I didn’t pick Bob Hoffman out of the blue above when I posted the beefcake picture. A lifter himself, he probably played as much of a role in the development of US Olympic lifting as anybody else (both in a good and bad way). As part of the growing physical culture movement and seeing a great capitalist opportunity, Hoffman would form York Barbell Company in 1932 to sell a variety of things, not the least of which was the basic barbell set.

Kids wanting to get into the activity would buy Hoffman’s set and, along with anything else, would get a sheet showing basic barbell exercises. There’s not a hell of a lot more you can do at home anyhow and many lifters of the day tell stories of how they got their start in the iron game with a York set. Hoffman had brought barbell training to the ‘masses’ (well, the masses of young wannabes) as a function of living in an industrialized capitalist country.

Mind you, Hoffman’s involvement in the sport went much further than this.  He put on competitions and provided support and incentives for the athletes, sending them overseas, giving them jobs so that they would be able to train, etc.  His involvement in the sport and any success the US had simply cannot be overstated (though he might end up doing as much harm when all was said and done as I’ll talk about tomorrow and Charniga talks about in detail in the sources below).

 

A Mid-Article Summary

So already you can see some similarities to this brief period of US history in Olympic lifting and other parts of this series, it was part of why I wanted to discuss the situation in speedskating since I see a number of parallels between the two. Certainly the physical culture movement as a whole was not massive during this period, it was never more than a cult movement (even now it’s not more than a cult movement even as far more people are ‘aware’ of the benefits of weight training and activity). And it’s not as if the sport of Olympic lifting was ever going to be well known in the US.  It certainly wouldn’t have been during this time.

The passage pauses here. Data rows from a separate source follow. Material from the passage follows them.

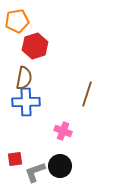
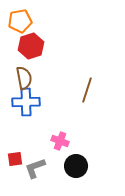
orange pentagon: moved 3 px right
red hexagon: moved 4 px left
brown semicircle: rotated 20 degrees counterclockwise
brown line: moved 4 px up
pink cross: moved 3 px left, 10 px down
black circle: moved 16 px right
gray L-shape: moved 4 px up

But to the people involved in the subculture, the folks already involved along with the kids coming into it, OL’ers were what was promoted through outlets such as Strength and Health. OL’ers were big, strong men, more importantly the nature of the sport and the athletes meant that they looked the part. Kids had heroes to look up to, giants of men who were able to lift more than they could conceive of and made them want to pursue the sport.

Which combined with the limited options available in the sport. It was basically Olympic lifting or bodybuilding and most guys did both (Tommy Kono, one of our greatest Olympic Lifters routinely won physique competitions and early AAU bodybuilding shows had a clean and jerk as part of the overall score).

And Hoffman was providing at least some support for the athletes along with his commercial products that allowed them to get into the activity; gyms that existed would have provided at least some support and coaching and it’s not as if they were filled with fancy machines. If you trained at them you did barbell training. That’s all there was.

So we had at least some numbers, all of whom were more or less pursuing this one activity, who had support, coaching, at least sufficient access (and most likely in certain areas of the country such as California where everyone wanted to look good for the beach, or the East Coast where all you could do in the winter was train in your basement or garage), you get the idea.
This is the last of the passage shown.